A white male sits at a computer, entering data taken from a mounted plant specimen located to his right side.

Biology major Thomas Osborne enters data from mounted specimens into a database where the information is organized and shared publicly.

Osborne, who’s minoring in art, added that the opportunity to work on this project combined skillsets from both areas of his studies.

“I’m really interested in history, too, and it all ties into cataloguing and digitizing these specimens,” he added. “You have the biology of the plant, the data you can get on each specimen, as well as the historical context. With the Asian collection, the history is very important as we come across specimens from countries that no longer exist.”

“Then you also have the curatorial side of mounting and displaying each specimen, which is a bit artful,” Osbourne said. “It’s been a very multifaceted project.”

Following the digitization of the herbarium’s Asian specimens, the team’s next major project will be preparing to move the entire collection into a new and modern home at the renovated Spaulding Hall.

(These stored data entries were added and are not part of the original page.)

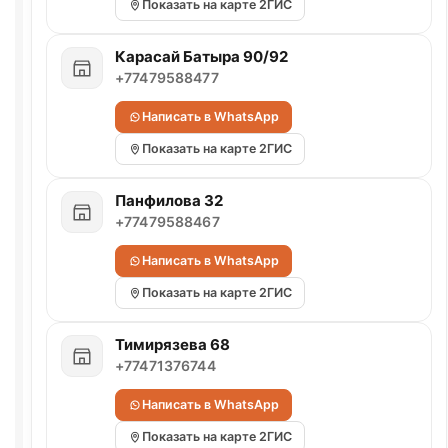
Показать на карте 2ГИС
Карасай Батыра 90/92
+77479588477
Написать в WhatsApp
Показать на карте 2ГИС
Панфилова 32
+77479588467
Написать в WhatsApp
Показать на карте 2ГИС
Тимирязева 68
+77471376744
Написать в WhatsApp
Показать на карте 2ГИС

The new space will offer more storage and display areas for both the herbarium and the UNH Collection of Insects and Other Arthropods and be located along a high-traffic section of Spaulding’s first floor.

“We’re calling the new area the Natural Histories Collection Complex,” said Sigel. “It’ll provide room for us to better showcase both collections and really highlight the care and craft that goes into curating our specimens — we’re really excited for the greater visibility, accessibility and educational opportunities offered in this new location.”

About the Albion R. Hodgdon Herbarium

Founded in 1892, the Albion R. Hodgdon Herbarium boasts a collection of more than 213,000 specimens, including vascular plants, macroalgae, bryophytes and lichens. Over the years, the herbarium — the largest of its kind in New Hampshire — has grown to encompass the most comprehensive record of the state's plant life, making it a vital resource for botanical research, education and outreach. The collection’s oldest specimen is over 200 years old. Beginning in 1936, the herbarium was directed by the prolific botanist and UNH professor Albion Hodgdon, who grew the collection from just 1,500 specimens to nearly 120,000 specimens.

In 2012, the herbarium initiated digitization efforts that have transformed its operations. By making this vast botanical knowledge accessible online, the herbarium is further solidifying its commitment to plant sciences and preservation. In 2024, the herbarium will relocate to its new space, co-located with the UNH Collection of Insects and Other Arthropods in the newly remodeled Spaulding Hall on UNH’s Durham campus.

Funding for the digitization of the Hodgdon Herbarium’s Asia collection was made possible through a National Science Foundation grant (NSF-2101884), Bringing Asia to Digital Life: Mobilizing underrepresented Asian herbarium collections in the US to propel biodiversity discovery, which was administered by the Harvard University Herbaria.